Government announces sweeping changes to Limited Liability Company Law

In the wake of various judgments from the European Court of Justice which have held that the previous rules in various Member States (including Germany) which refused to recognise the legal existence of a company which had been incorporated in another EU member state, but had its actual headquarters in another Member State violated Community Law, German entrepreneurs were in a rush to form limited companies in particular in the U.K. This promted the Government to react with the new bill in order to stem to tide of companies being “flagged out”.

Under the proposed legislation, intended to come into effect on October 1, 2007, the minimum capital for the formation of a GmbH would be reduced from € 25,000 to € 10,000. Furthermore, and much more importantly, the proposal intends to do away more or less completely with a very crucial limb of the doctrine of corporate law, that is, the treatment of shareholder loans as quasi-equity. The rules applicable in this regard have over the years evolved into one of the most murky and controversial parts of corporate law in Germany, not only making it very difficult for legal scholars and practicioners to find their way through the jungle, but also for investors to apply internationally recognized financing techniques such as debt push-downs, upstream loans and intra-group cash-pooling arrangements.
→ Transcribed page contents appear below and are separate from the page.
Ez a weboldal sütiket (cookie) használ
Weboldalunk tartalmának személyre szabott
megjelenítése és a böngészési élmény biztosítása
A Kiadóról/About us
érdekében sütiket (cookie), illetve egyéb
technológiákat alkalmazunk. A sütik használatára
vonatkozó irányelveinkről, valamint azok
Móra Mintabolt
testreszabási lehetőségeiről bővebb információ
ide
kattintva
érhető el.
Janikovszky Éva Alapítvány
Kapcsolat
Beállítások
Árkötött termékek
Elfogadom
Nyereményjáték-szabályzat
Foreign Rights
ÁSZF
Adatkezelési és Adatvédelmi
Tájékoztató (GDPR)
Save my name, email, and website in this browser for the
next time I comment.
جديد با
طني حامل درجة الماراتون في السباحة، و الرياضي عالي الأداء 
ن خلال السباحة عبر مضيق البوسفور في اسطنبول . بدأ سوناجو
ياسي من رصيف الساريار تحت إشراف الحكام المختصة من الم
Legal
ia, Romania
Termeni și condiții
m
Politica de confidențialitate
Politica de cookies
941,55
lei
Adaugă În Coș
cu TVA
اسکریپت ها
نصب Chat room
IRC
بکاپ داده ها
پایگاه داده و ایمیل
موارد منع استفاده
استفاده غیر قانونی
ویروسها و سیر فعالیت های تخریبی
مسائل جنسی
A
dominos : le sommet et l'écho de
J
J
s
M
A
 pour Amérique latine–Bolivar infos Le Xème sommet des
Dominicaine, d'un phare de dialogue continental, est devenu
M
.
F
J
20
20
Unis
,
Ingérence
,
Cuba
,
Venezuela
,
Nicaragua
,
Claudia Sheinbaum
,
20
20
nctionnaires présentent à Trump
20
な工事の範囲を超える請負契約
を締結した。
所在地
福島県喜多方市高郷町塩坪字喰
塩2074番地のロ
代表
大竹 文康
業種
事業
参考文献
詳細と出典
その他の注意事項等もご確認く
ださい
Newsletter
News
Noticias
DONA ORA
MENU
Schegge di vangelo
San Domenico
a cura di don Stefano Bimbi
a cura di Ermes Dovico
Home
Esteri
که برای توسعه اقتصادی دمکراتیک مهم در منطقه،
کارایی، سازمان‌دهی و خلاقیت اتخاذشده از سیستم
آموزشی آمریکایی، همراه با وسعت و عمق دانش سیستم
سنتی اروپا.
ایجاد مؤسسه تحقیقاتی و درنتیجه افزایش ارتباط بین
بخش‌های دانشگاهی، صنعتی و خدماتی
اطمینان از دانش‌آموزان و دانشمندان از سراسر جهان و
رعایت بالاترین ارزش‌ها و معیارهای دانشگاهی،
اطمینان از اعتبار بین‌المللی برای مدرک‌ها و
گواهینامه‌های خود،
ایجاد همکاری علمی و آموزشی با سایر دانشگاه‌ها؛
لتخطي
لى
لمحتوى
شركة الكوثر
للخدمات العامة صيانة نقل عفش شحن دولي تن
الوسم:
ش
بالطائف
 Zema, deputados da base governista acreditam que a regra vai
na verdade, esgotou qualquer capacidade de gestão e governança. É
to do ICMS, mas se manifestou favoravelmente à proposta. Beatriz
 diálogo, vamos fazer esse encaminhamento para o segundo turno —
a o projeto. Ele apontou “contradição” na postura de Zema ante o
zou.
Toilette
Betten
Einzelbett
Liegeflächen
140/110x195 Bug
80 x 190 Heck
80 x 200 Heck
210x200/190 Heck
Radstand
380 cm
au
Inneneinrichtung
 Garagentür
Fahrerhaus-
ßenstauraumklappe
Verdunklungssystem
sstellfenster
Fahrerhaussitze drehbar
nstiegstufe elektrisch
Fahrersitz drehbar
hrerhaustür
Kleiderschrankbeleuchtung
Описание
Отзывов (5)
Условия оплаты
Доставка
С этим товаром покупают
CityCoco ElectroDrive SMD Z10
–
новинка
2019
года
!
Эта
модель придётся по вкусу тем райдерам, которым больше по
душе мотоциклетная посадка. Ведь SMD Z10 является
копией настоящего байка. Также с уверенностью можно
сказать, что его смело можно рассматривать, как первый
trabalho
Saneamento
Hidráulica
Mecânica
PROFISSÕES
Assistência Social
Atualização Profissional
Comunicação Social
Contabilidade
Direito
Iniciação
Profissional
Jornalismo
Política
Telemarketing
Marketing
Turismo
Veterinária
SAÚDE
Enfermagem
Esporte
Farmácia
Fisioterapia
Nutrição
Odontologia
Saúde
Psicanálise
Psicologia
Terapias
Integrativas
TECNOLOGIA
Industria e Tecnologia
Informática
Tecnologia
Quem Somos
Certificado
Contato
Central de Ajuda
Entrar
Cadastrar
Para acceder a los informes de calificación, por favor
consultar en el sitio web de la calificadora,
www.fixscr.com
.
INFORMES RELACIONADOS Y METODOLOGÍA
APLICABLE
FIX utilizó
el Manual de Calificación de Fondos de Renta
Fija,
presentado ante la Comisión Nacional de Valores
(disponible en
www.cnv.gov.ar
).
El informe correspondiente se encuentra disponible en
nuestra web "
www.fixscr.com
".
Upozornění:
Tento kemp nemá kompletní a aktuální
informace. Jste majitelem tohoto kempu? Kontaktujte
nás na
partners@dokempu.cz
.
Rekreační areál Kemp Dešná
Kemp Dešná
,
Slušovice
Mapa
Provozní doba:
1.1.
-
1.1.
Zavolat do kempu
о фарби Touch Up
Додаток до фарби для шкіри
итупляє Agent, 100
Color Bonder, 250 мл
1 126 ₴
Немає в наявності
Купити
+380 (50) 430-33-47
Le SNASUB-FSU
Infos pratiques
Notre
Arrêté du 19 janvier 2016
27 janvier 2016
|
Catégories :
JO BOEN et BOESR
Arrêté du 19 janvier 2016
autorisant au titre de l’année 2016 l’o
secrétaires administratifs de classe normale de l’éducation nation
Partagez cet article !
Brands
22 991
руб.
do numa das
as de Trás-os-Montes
If adopted, the new rules would simply provide that shareholder loans which were given within the last year prior to the insolvency of a GmbH will not be permissible as debts in the insolvency (i.e., are subordinated) and that any repayments (including interest) made during such period can be challenged by the trustee in bankruptcy.

Even though it is not clear at this point to what extent the proposed rules will ultimately be adopted, it should be noted that the bill sends a very important message in particular to investors from abroad as it aims to bring German corporate law more into line with internationally recognized standards and thus helps to increase the attractiveness of Germany for foreign investors.